#### [Exercise]
Copy the entries word for word. Keep the pictures out.

▶

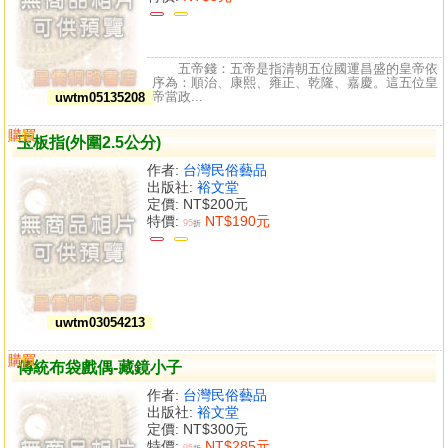
五帝錢：五帝是指清朝五位國運昌盛的皇帝依
序為：順治、康熙、雍正、乾隆、嘉慶。這五位皇
帝當政...
uwtm05135208
購買
比較
玉板指(外圍2.5公分)
作者:
台灣民俗藝品
出版社:
裕文堂
定價:
NT$200元
特價:
NT$190元
95
折
uwtm03054213
購買
比較
傳統布袋戲偶-藏鏡小子
作者:
台灣民俗藝品
出版社:
裕文堂
定價:
NT$300元
特價:
NT$285元
95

◀

#### [Written reply]
五帝錢：五帝是指清朝五位國運昌盛的皇帝依
序為：順治、康熙、雍正、乾隆、嘉慶。這五位皇
帝當政...
uwtm05135208
購買
比較
玉板指(外圍2.5公分)
作者:
台灣民俗藝品
出版社:
裕文堂
定價:
NT$200元
特價:
NT$190元
95
折
uwtm03054213
購買
比較
傳統布袋戲偶-藏鏡小子
作者:
台灣民俗藝品
出版社:
裕文堂
定價:
NT$300元
特價:
NT$285元
95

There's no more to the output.